Reader filed a motion in the trial court under Rule 23(a)(1) of the Rules of Civil Procedure, 16 A.R.S., for an order permitting the lawsuit to proceed as a class action. The trial court determined, without explanation, that the action could not be maintained as a class action and Reader appealed. The Court of Appeals dismissed the appeal on the ground that the trial court's order was interlocutory and not appealable. We vacated the order of the Court of Appeals without prejudice to either party, with directions to proceed in this court with the appeal on the merits, 108 Ariz. 186, 494 P.2d 708.
The sole question before us is whether the trial court erroneously dismissed appellants' suit as a class action.
Despite the large amount of background material and the history of the evolution and repeated amendments to Rule 23, at the time our opinion was being formulated nearly everything that need be known about the issue before us was contained in Eisen v. Carlisle Jacquelin, 391 F.2d 555 (2 Cir. 1968) (hereinafter referred to as Eisen II). Unfortunately, as our labors and research were about to culminate in an opinion, the Eisen case was again appealed to the U.S. Court of Appeals, Second Circuit, and on May 1, 1973, it handed down a new opinion containing much new law. Eisen v. Carlisle Jacquelin, 479 F.2d 1005 (hereinafter referred to as Eisen III). In our opinion, Eisen III effectively disposes of any previously existing possibility that the instant case could proceed as a class action.
We are well aware that at this juncture the United States Supreme Court has granted certiorari in the latest Eisen case. We consider it appropriate, however, to proceed with our disposition of the case.
Eisen III made it clear that it had not reversed Eisen II but that since the remand of Eisen II, many facts had become clearer because of the hearings held in the district court, and five years of effort in that court had made it clear that the class was unmanageable.
In the instant case, we have concluded that this class is completely unmanageable because of the impossibility of distributing to the class without resorting to "fluid recovery," which has been stamped as improper by Eisen III. The instant case is even more difficult because of the vague and indefinite damage suffered, and the impossibility of the vast majority of the members of the class being able to put a value on their individual damages.
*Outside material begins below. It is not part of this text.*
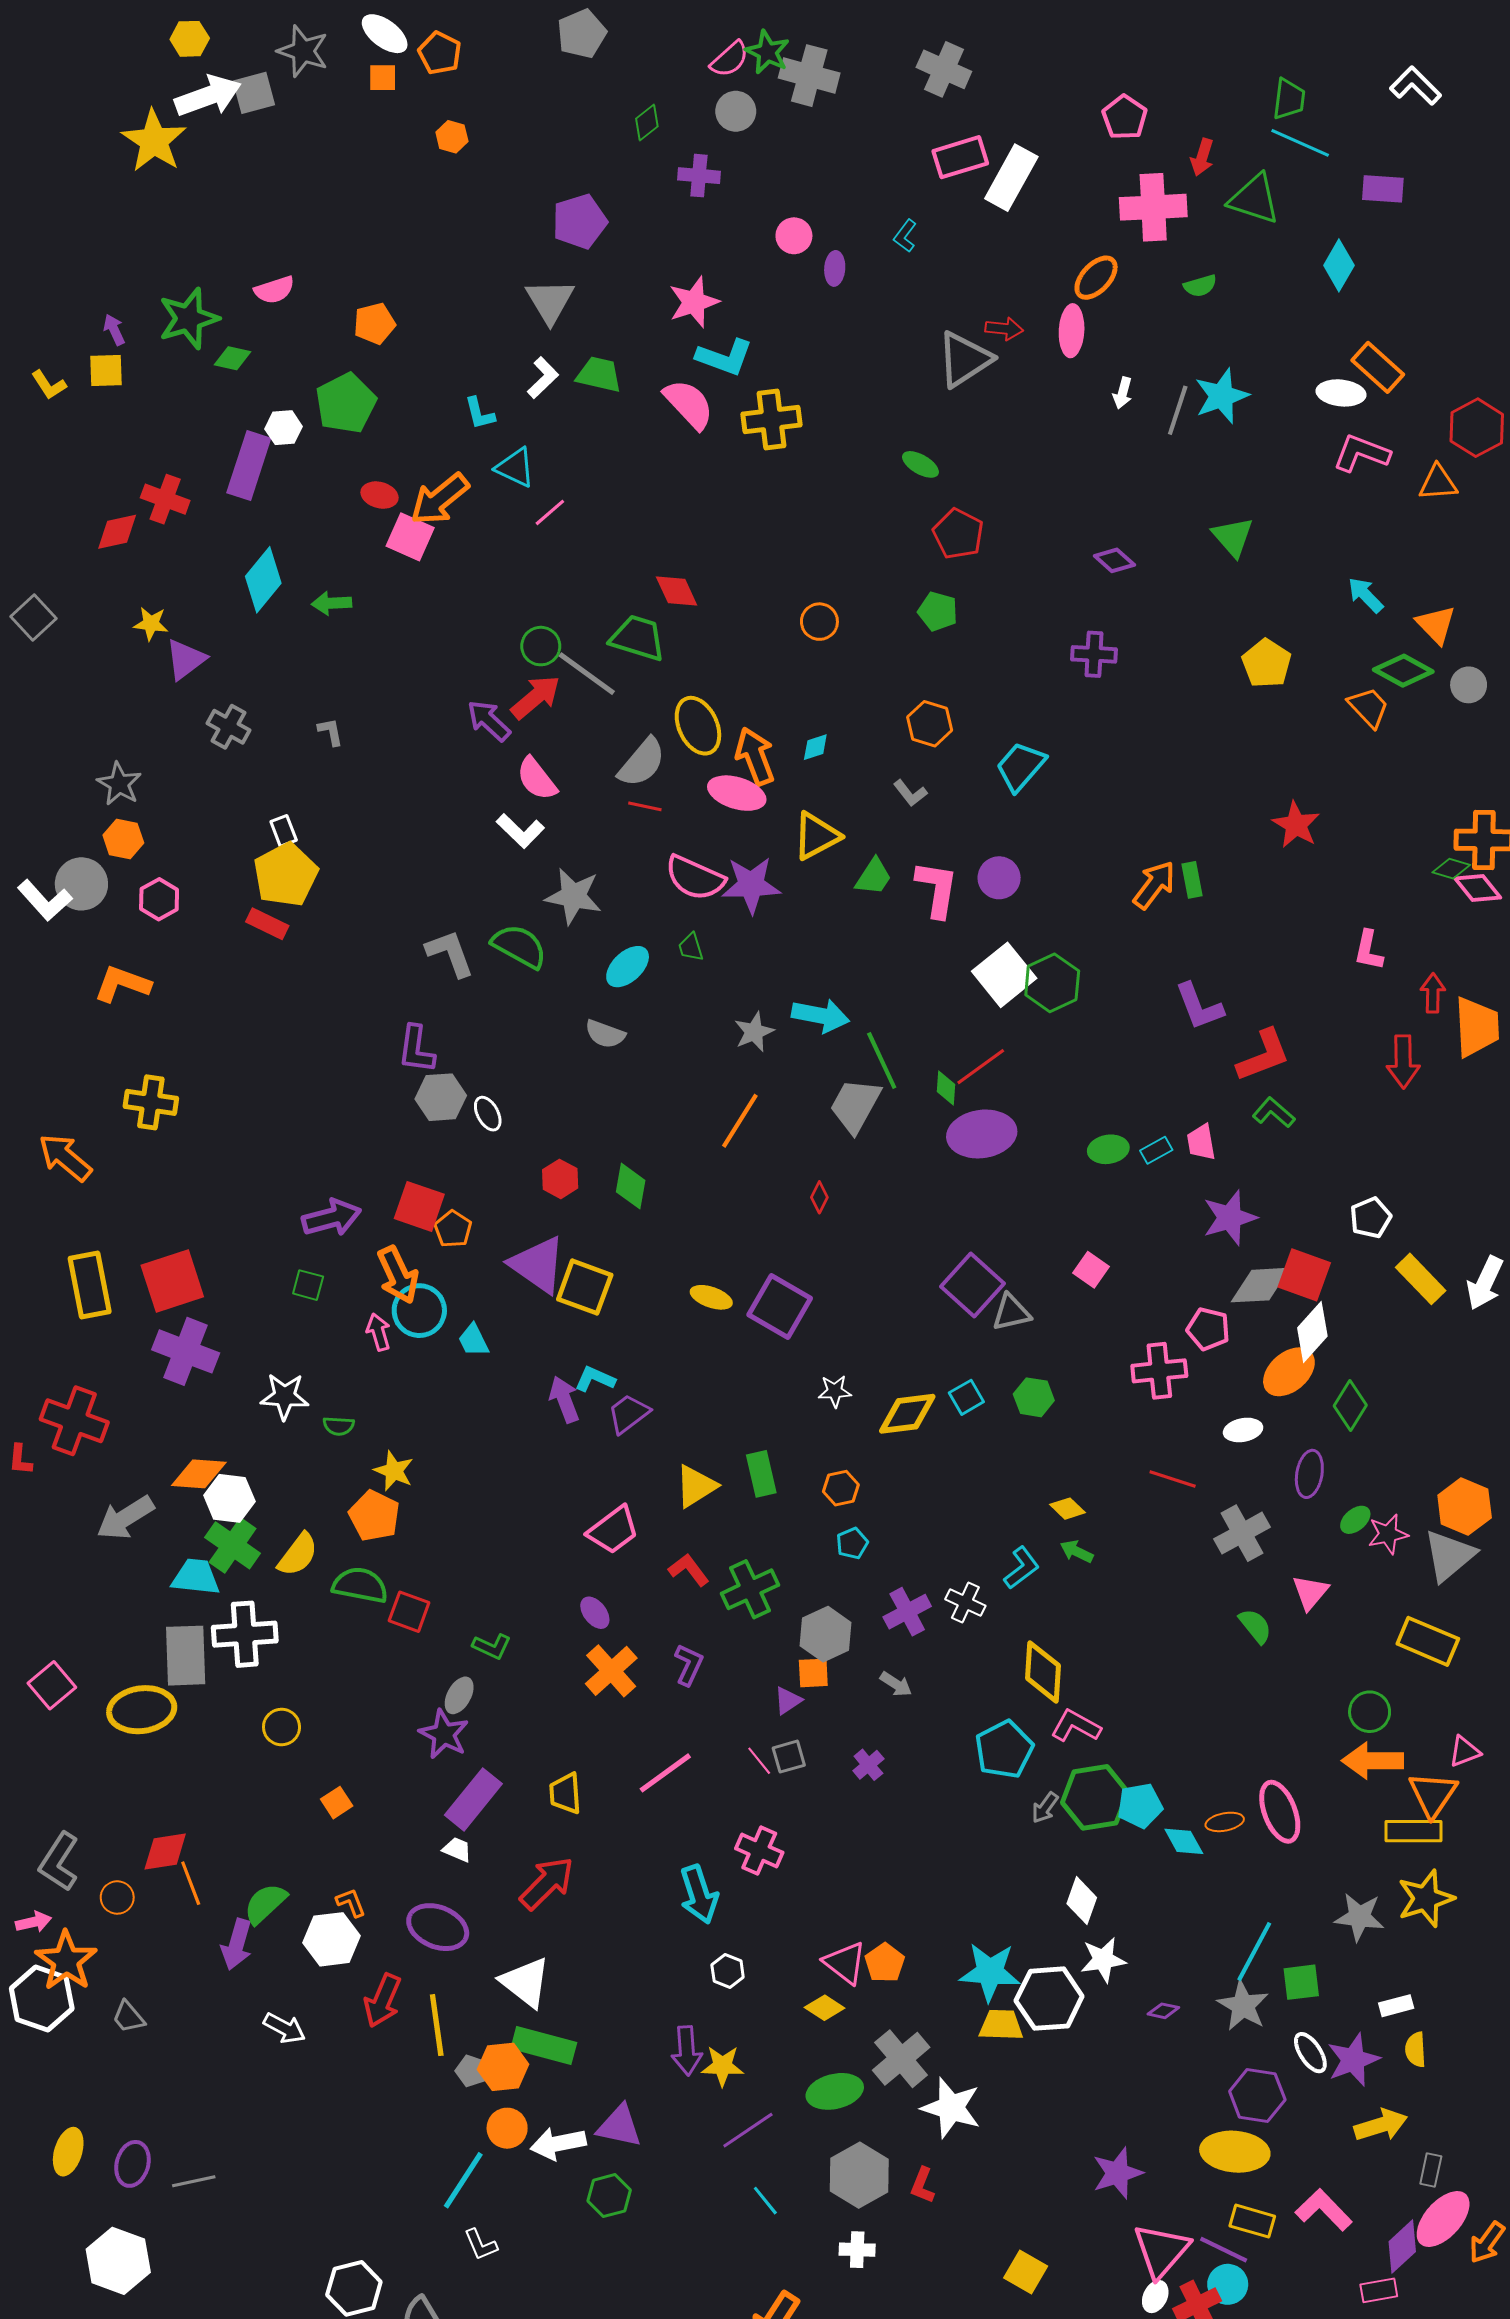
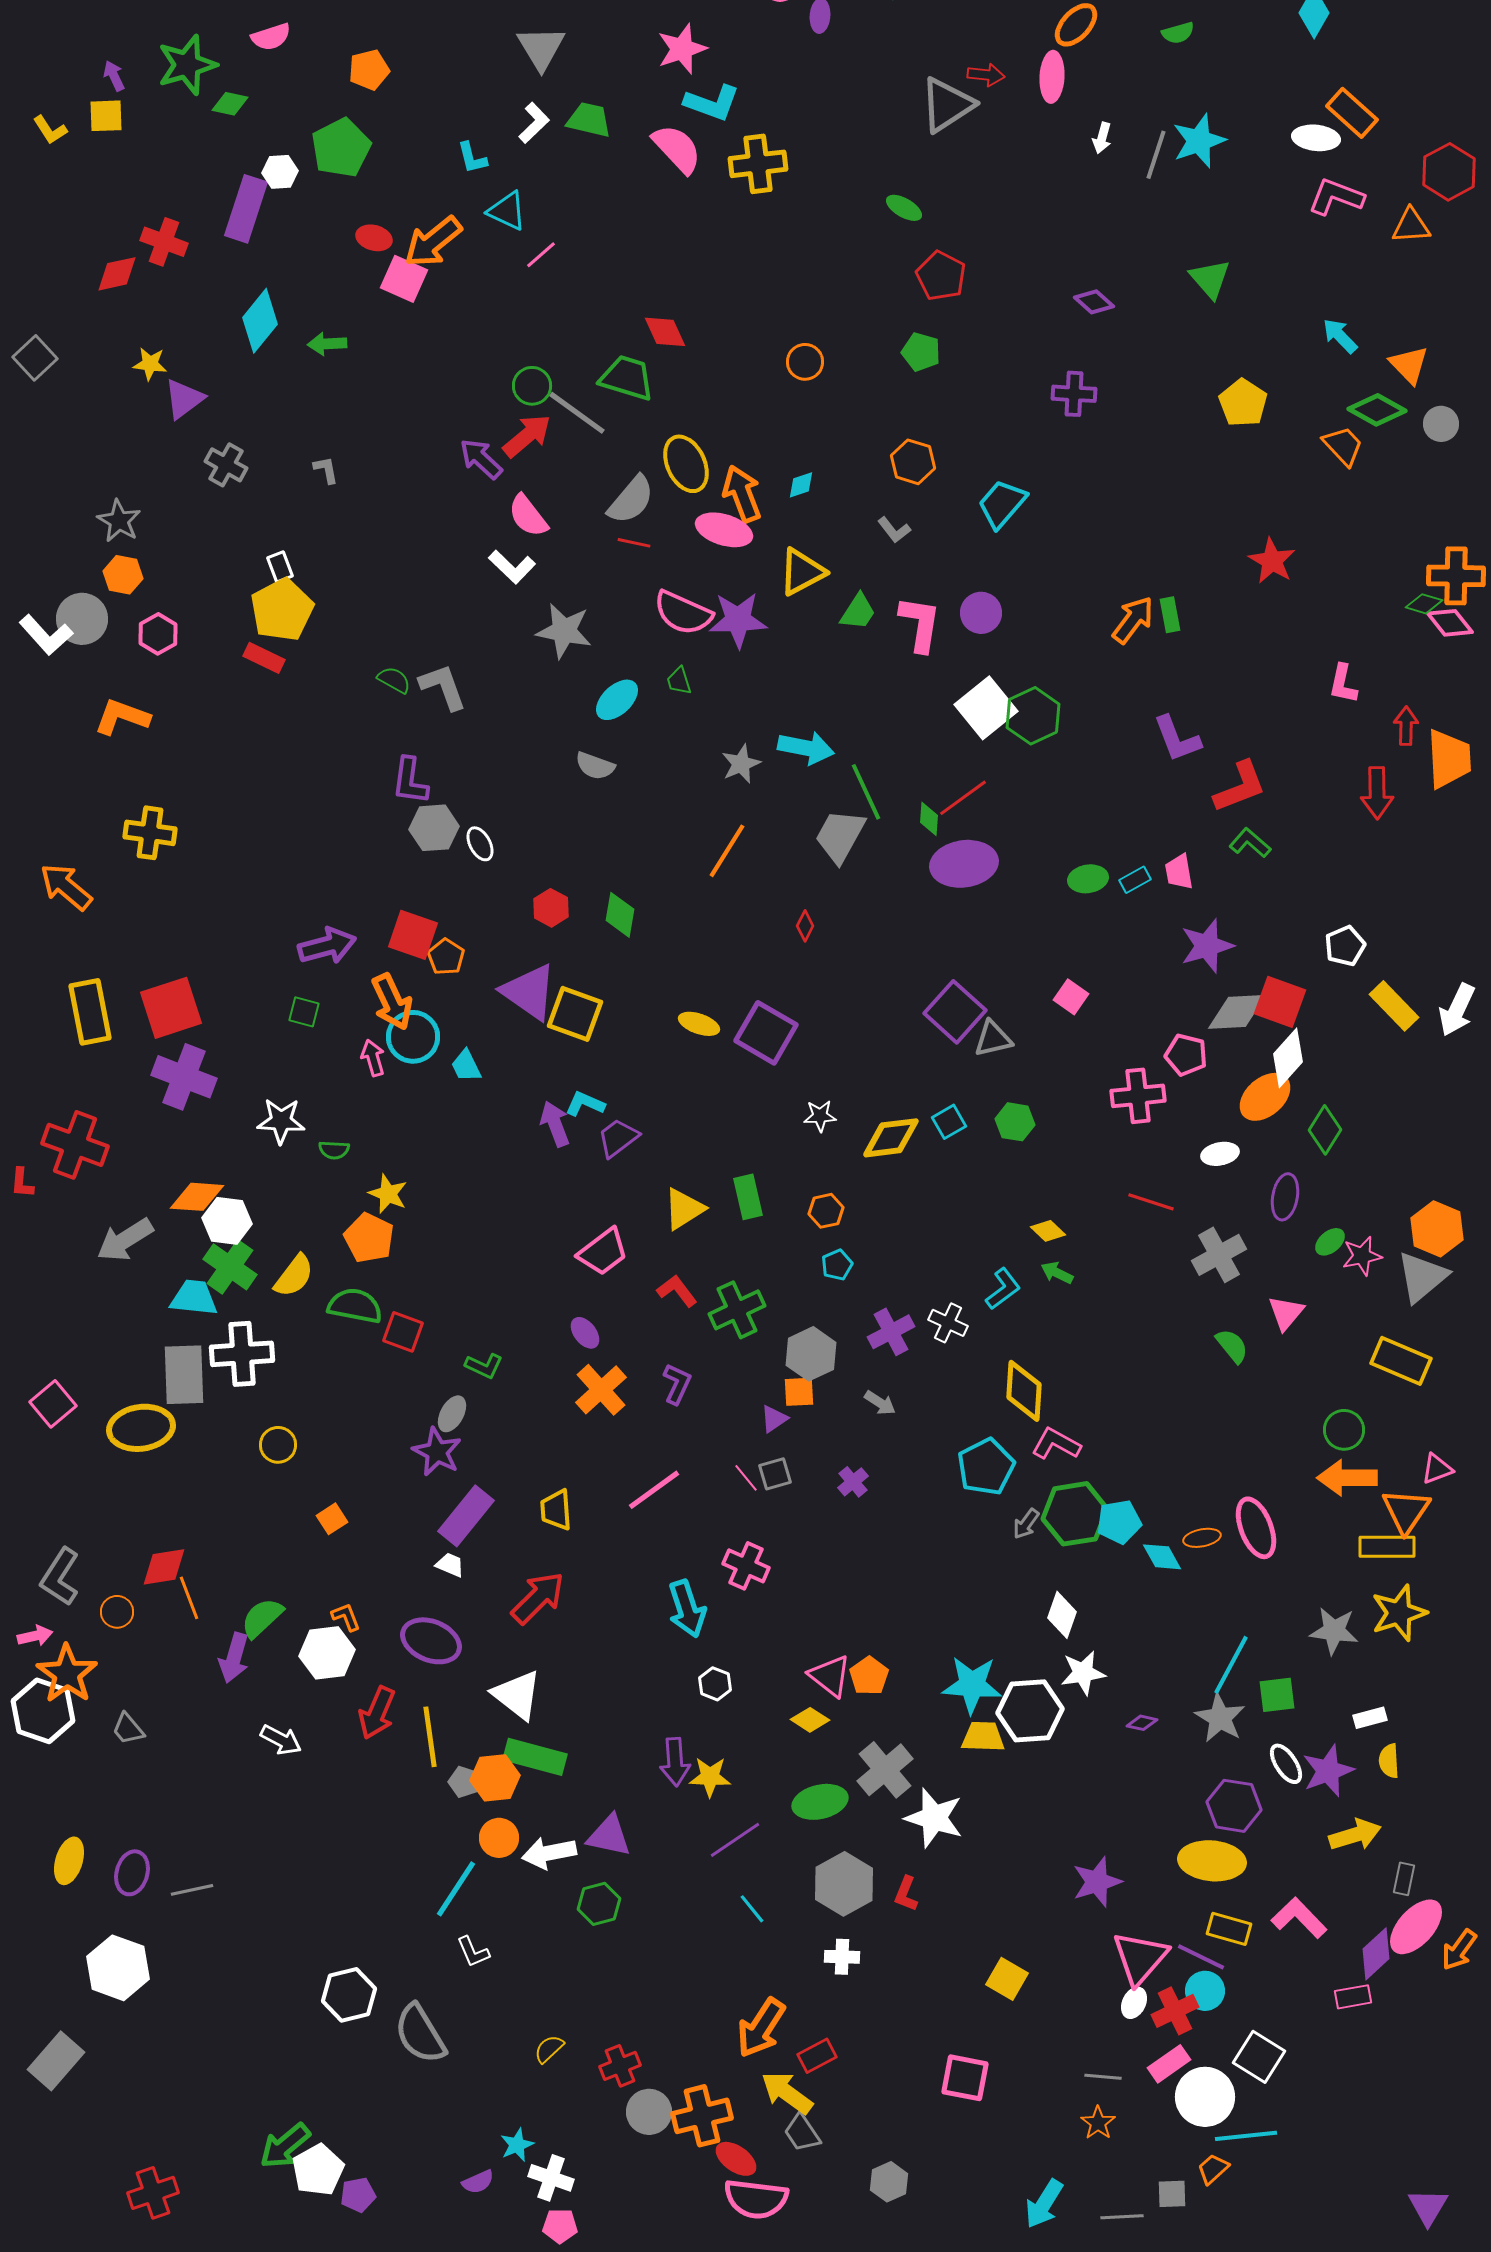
green semicircle: (519, 946) -> (394, 680), moved, size x0.6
A review of the Eisen cases, plus a voluminous number of other class actions, illustrates the usual necessity for the trial court to apply the applicable standards and make appropriate findings of fact, as well as ultimate conclusions of law. See, e.g., City of New York v. International Pipe Ceramics Corp., 410 F.2d 295, 297 (2 Cir. 1969), Cusick v. N.V. Nederlandsche Combinatie Voor Chemische Industrie, 317 F. Supp. 1022-1023 (E.D.Pa. 1970), Purdes v. Carvel Hall, Inc., 301 F. Supp. 1256, 1259 (S.D. Iowa 1969), Berman v. N.H. Jockey Club, Inc., 292 F. Supp. 993, 1000 (D.N.H. 1968), rev'd, 414 F.2d 311 (1 Cir. 1969), School District of Philadelphia v. Harper Row Publishers, Inc., 267 F. Supp. 1001, 1004 (E.D.Pa. 1967).
In some cases it is reasonable for the trial judge to make his findings on the basis of the pleadings alone. Chicago v. General Motors Corp., 332 F. Supp. 285, 291 (N.D.Ill. 1971). In other circumstances, hearings and the production of evidence may be necessary. Eisen v. Carlisle Jacquelin, supra. Illinois v. Harper Row Publishers, Inc., 301 F. Supp. 484 (N.D.Ill. 1969).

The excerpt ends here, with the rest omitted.